▶ [What the exercise asks]: Below are records to print word for word; include none of their pictures.

************

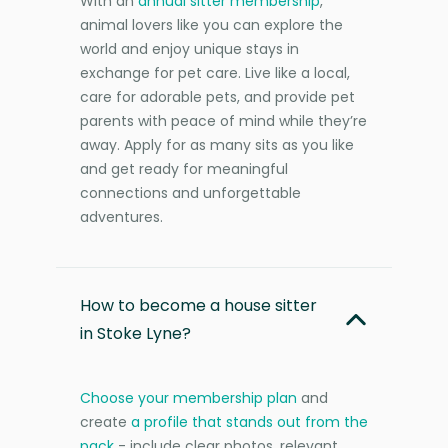
With an
annual sitter membership
,
animal lovers like you can explore the
world and enjoy unique stays in
exchange for pet care. Live like a local,
care for adorable pets, and provide pet
parents with peace of mind while they’re
away. Apply for as many sits as you like
and get ready for meaningful
connections and unforgettable
adventures.
How to become a house sitter
in Stoke Lyne?
Choose your membership plan
and
create
a profile that stands out from the
pack
- include clear photos, relevant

************

▶ [Solution to this problem]:
With an
annual sitter membership
,
animal lovers like you can explore the
world and enjoy unique stays in
exchange for pet care. Live like a local,
care for adorable pets, and provide pet
parents with peace of mind while they’re
away. Apply for as many sits as you like
and get ready for meaningful
connections and unforgettable
adventures.
How to become a house sitter
in Stoke Lyne?
Choose your membership plan
and
create
a profile that stands out from the
pack
- include clear photos, relevant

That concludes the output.